On peut citer les choses jugées dangereuses telles que les drogues, les armes et les choses contrefaites. La nullité de la vente peut être de ce fait assortie de sanctions pénales.

La clause d’inaliénabilité et son régime spécial

L’inaliénabilité conventionnelle a pour origine la clause d’inaliénabilité insérée dans l’acte juridique.

La clause d’inaliénabilité

Les clauses d’inaliénabilité sont prévues par l’article 900-1 du Code civil. Les clauses d’inaliénabilité sont insérées dans les actes juridiques pour empêcher la transmission de la propriété du bien ou d’un droit précis.

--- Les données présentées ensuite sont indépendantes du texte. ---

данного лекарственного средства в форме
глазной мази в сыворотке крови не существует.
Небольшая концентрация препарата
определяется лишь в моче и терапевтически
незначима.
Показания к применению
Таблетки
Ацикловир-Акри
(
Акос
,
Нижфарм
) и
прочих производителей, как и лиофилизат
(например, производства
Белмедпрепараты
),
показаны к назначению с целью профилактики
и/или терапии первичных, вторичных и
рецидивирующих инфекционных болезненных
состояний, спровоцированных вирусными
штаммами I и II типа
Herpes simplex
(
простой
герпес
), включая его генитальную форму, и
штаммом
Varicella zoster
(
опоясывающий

Ce qu’il convient d’ajouter ici, c‘est que les clauses d’inaliénabilité sont très fréquentes dans les affaires familiales. En matière de legs ou de donation par exemple, le donateur peut insérer cette clause dans l’acte de donation.

La clause d’inaliénabilité peut être levée à la demande du légataire ou du donataire devant le tribunal de commerce. Il doit justifier de la disparition de la cause qui a nécessité la clause ou la survenance d’un intérêt plus important.

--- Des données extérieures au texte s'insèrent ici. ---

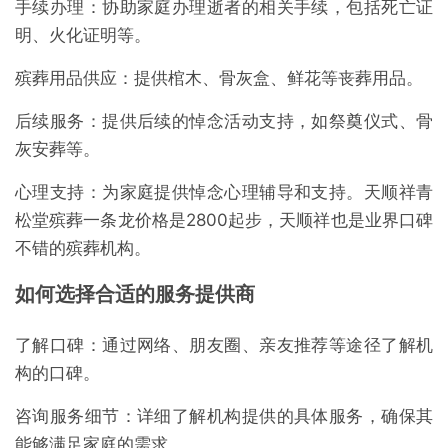
手续办理：协助家庭办理逝者的相关手续，包括死亡证
明、火化证明等。
殡葬用品供应：提供棺木、骨灰盒、鲜花等丧葬用品。
后续服务：提供后续的悼念活动支持，如祭奠仪式、骨
灰安葬等。
心理支持：为家庭提供悼念心理辅导和支持。天顺祥青
松堂殡葬一条龙价格是2800起步，天顺祥也是业界口碑
不错的殡葬机构。
如何选择合适的服务提供商
了解口碑：通过网络、朋友圈、亲友推荐等途径了解机
构的口碑。
咨询服务细节：详细了解机构提供的具体服务，确保其
能够满足家庭的需求。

Les conditions de validité des clauses d’inaliénabilité

Les clauses d’inaliénabilité doivent, pour être valables, respecter des conditions de durée et de motivation. En effet, elles ne sont valables que temporairement et doivent être justifiées par un intérêt sérieux et légitime. Elles constituent une limite au droit de propriété de l’acquéreur.

Une clause d’inaliénabilité peut aussi être stipulée dans un acte à titre gratuit. Concernant l’inaliénabilité des actions d’une société, celle-ci ne peut excéder 10 ans selon l’article L. 227-13 du Code de commerce.

Les conséquences de la violation de la clause d’inaliénabilité

La violation de la clause d’inaliénabilité dans le cadre des libéralités est sanctionnée. D’une part, la libéralité peut être révoquée pour ingratitude. À titre d’illustration, la donation entre vifs peut être révoquée pour inexécution grave des conditions posées par le donateur. Il faut en outre que la stipulation de la clause ait été une cause déterminante de la libéralité.

D’autre part, la violation d’une clause d’inaliénabilité peut entraîner sa nullité ; nullité qui entraîne de surcroît la réintégration du bien dans le patrimoine de l’auteur de la libéralité.